Who’s the Boss? (Asking for a Friend)
The last part of Ephesians 5 and the beginning of chapter 6 present what’s often called the “household code”—a set of instructions for how people in various roles should relate to one another. Wives and husbands, children and parents, slaves and masters are all addressed. These sections can be uncomfortable to read today, especially when viewed through the lens of modern ideas about equality and autonomy.
Submission, Sacrifice, and Everything in Between
Ephesians 5:22 begins, “For wives, this means submit to your husbands as to the Lord.” That line has a long and complicated history. For centuries, it has shaped social expectations and even legal norms about the role of women in the home. But the next verse, addressed to husbands, offers a different emphasis: “For husbands, this means love your wives, just as Christ loved the church. He gave up his life for her.” The tone shifts from authority to self-sacrifice. Taken together, these verses suggest a model of mutual care, even if the language of hierarchy remains.

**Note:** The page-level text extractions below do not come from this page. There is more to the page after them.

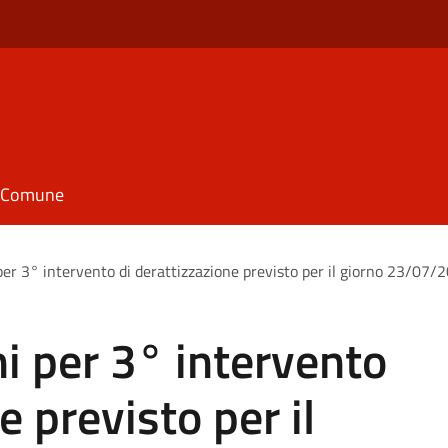
il Comune
 per 3° intervento di derattizzazione previsto per il giorno 23/07/
ni per 3° intervento
e previsto per il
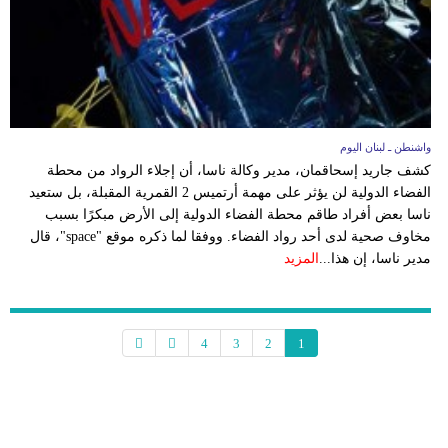
واشنطن ـ لبنان اليوم
كشف جاريد إسحاقمان، مدير وكالة ناسا، أن إجلاء الرواد من محطة
الفضاء الدولية لن يؤثر على مهمة أرتميس 2 القمرية المقبلة، بل ستعيد
ناسا بعض أفراد طاقم محطة الفضاء الدولية إلى الأرض مبكرًا بسبب
مخاوف صحية لدى أحد رواد الفضاء. ووفقا لما ذكره موقع "space"، قال
مدير ناسا، إن هذا...
المزيد
4
3
2
1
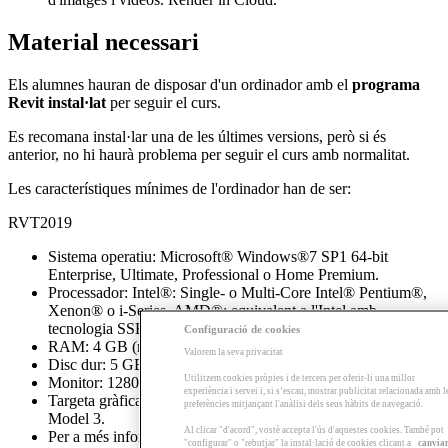
Material necessari
Els alumnes hauran de disposar d'un ordinador amb el
programa
Revit instal·lat
per seguir el curs.
Es recomana instal·lar una de les últimes versions, però si és
anterior, no hi haurà problema per seguir el curs amb normalitat.
Les característiques mínimes de l'ordinador han de ser:
RVT2019
Sistema operatiu: Microsoft® Windows®7 SP1 64-bit
Enterprise, Ultimate, Professional o Home Premium.
Processador: Intel®: Single- o Multi-Core Intel® Pentium®,
Xenon® o i-Series. AMD®: equivalent a l'Intel amb
tecnologia SSE2.
Configuració de cookies
RAM: 4 GB (recomanables 8 GB).
Valorem la seva privacitat
Disc dur: 5 GB d'espai lliure.
Utilitzem cookies pròpies i de tercers per oferir-li una millor
Monitor: 1280 x 1024 amb true color.
experiència i servei i, si s’escau, mostrar publicitat relacionada amb l
Targeta gràfica: Compatible amb DirectX® 11 i Shader
preferències mitjançant l'anàlisi dels seus hàbits de navegació.
Model 3.
Al clicar "d'acord", vostè accepta l'ús d'aquestes cookies. També pot
Per a més informació, consulteu el següent
enllaç
.
"configurar" o "rebutjar" la instal·lació de cookies clicant a
canvia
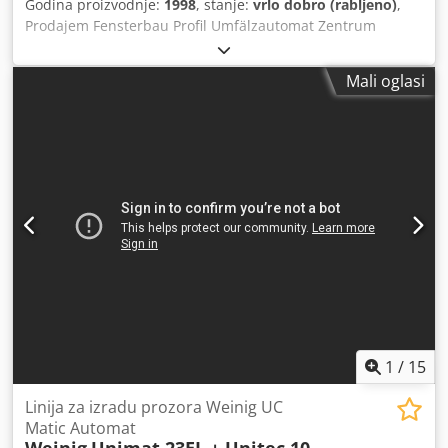
Godina proizvodnje:
1998
, stanje:
vrlo dobro (rabljeno)
,
Prodajem Fensterbau Profil Umfälzautomat Zentrum
Weinig Univar 10. Godina izgradnje 1998. Glave za
glodanje OERTLI. Dostupan odmah. Pojedinačna cijena
Mali oglasi
8.500 eura. Dostupna 4 komada. Stanje: vrlo dobro!
Chedpfsfzzhrsx Aicea
1
/
15
Linija za izradu prozora Weinig UC
Matic Automat
Weinig
Unimat 23EL + Unitec 10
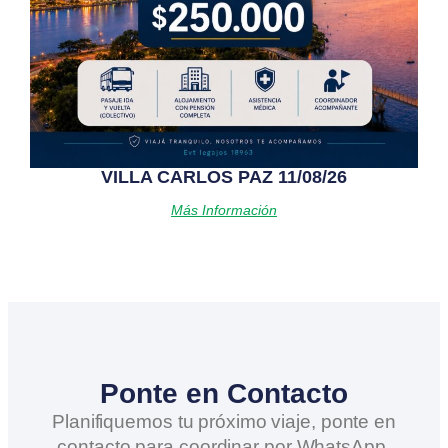
VILLA CARLOS PAZ 11/08/26
Más Información
Ponte en Contacto
Planifiquemos tu próximo viaje, ponte en
contacto para coordinar por WhatsApp.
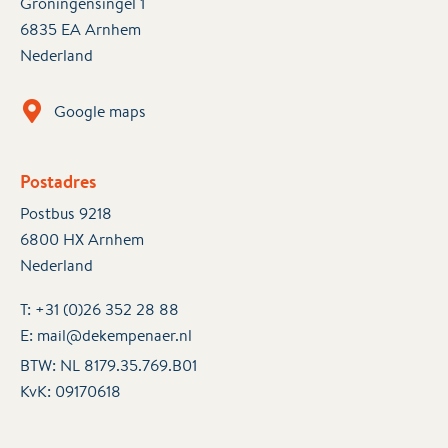
Groningensingel 1
6835 EA Arnhem
Nederland
Google maps
Postadres
Postbus 9218
6800 HX Arnhem
Nederland
T:
+31 (0)26 352 28 88
E:
mail@dekempenaer.nl
BTW: NL 8179.35.769.B01
KvK:
09170618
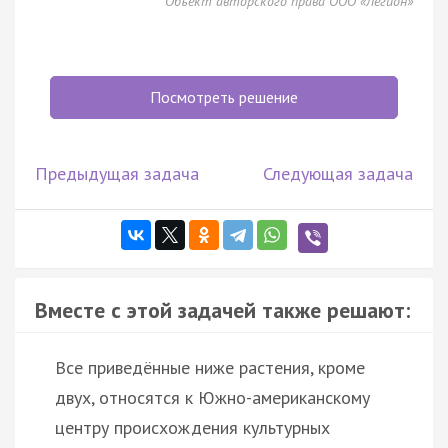
Объект авторского права ООО «Легион»
Посмотреть решение
Предыдущая задача
Следующая задача
Вместе с этой задачей также решают:
Все приведённые ниже растения, кроме
двух, относятся к Южно-американскому
центру происхождения культурных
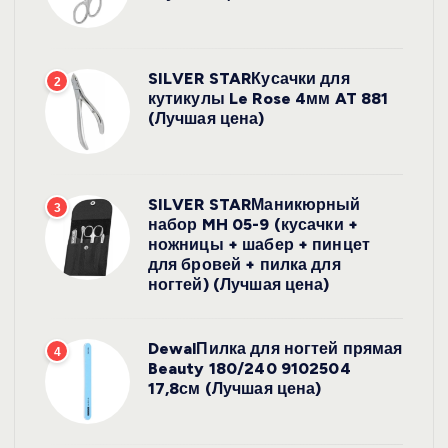
SILVER STARКусачки для
2
кутикулы Le Rose 4мм AT 881
(Лучшая цена)
SILVER STARМаникюрный
3
набор MH 05-9 (кусачки +
ножницы + шабер + пинцет
для бровей + пилка для
ногтей) (Лучшая цена)
DewalПилка для ногтей прямая
4
Beauty 180/240 9102504
17,8см (Лучшая цена)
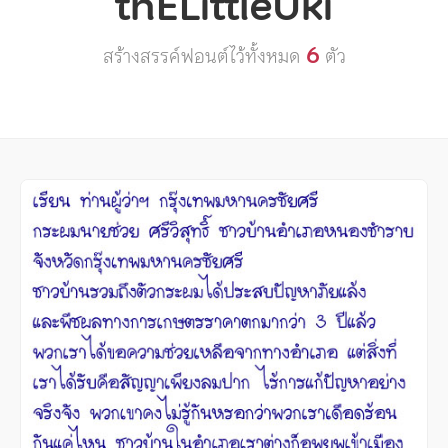
thELittleUki
6
สร้างสรรค์ฟอนต์ไว้ทั้งหมด
ตัว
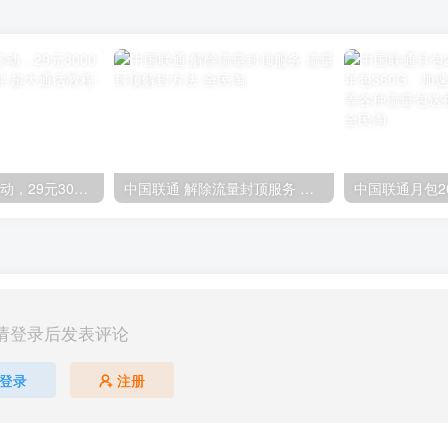
外地0元上青海移动，29元3000分钟/59元6000分钟 超大通话教程
中国联通 解除流量封顶服务 流量封顶解封方法
请登录后发表评论
登录
注册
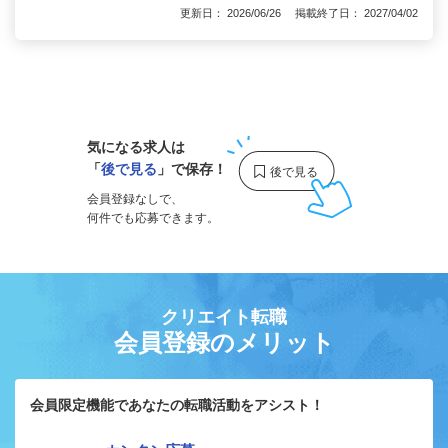
更新日： 2026/06/26 掲載終了日： 2027/04/02
1
気になる求人は
「
後で見る
」で保存！
会員登録なしで、
何件でも応募できます。
クリエイト転職
会員登録のメリット
会員限定機能であなたの転職活動をアシスト！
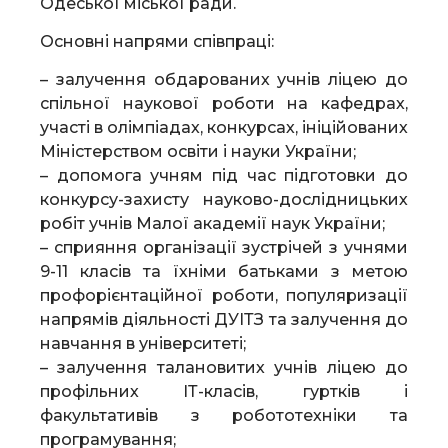
Одеської міської ради.
Основні напрями співпраці:
– залучення обдарованих учнів ліцею до
спільної наукової роботи на кафедрах,
участі в олімпіадах, конкурсах, ініційованих
Міністерством освіти і науки України;
– допомога учням під час підготовки до
конкурсу-захисту науково-дослідницьких
робіт учнів Малої академії наук України;
– сприяння організації зустрічей з учнями
9-11 класів та їхніми батьками з метою
профорієнтаційної роботи, популяризації
напрямів діяльності ДУІТЗ та залучення до
навчання в університеті;
– залучення талановитих учнів ліцею до
профільних ІТ-класів, гуртків і
факультативів з робототехніки та
програмування;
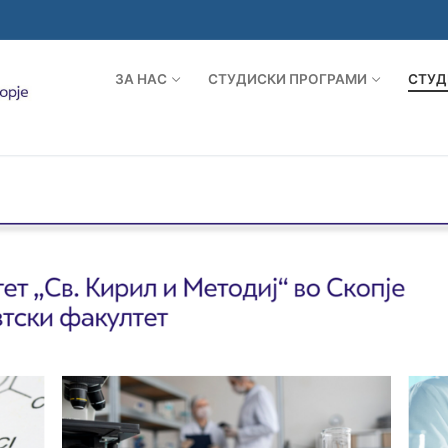
ЗА НАС
СТУДИСКИ ПРОГРАМИ
СТУД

Parenting, Power, and the Chain of Command
The same pattern appears in the following sections. Children are told to obey their parents, and fathers are told not to provoke their children to anger. Slaves are told to obey their masters with sincerity, and masters are reminded that they too “have the same Master in heaven.” The text reflects a social order that was assumed rather than questioned—one where hierarchy was seen as natural. Yet within those hierarchies, Paul seems to encourage restraint, fairness, and compassion.
It raises questions about how moral ideals develop within the frameworks of their time. If Paul were writing to a different audience in a different culture, would his examples have looked the same? Was he endorsing the structures themselves, or offering ethical guidance within them? It’s impossible to know for sure, but the questions highlight the tension between the world the letter addressed and the one we live in now.
Then vs. Now: A Mirror, Not a Manual
When read today, these passages challenge modern readers to think about how social norms evolve. Most people would reject the notion of one person being subordinate to another based solely on gender or status. Yet the idea of mutual responsibility—that power should be balanced by care, and authority by humility—still feels relevant. The text seems to move between two impulses: maintaining order and urging empathy within that order.
The household code may not describe the world we live in, but it reflects how early communities tried to build ethical relationships within the limits of their culture. In that sense, it serves as both a historical document and a mirror. It shows how people have always wrestled with the same question: how to live well together when power is unevenly distributed.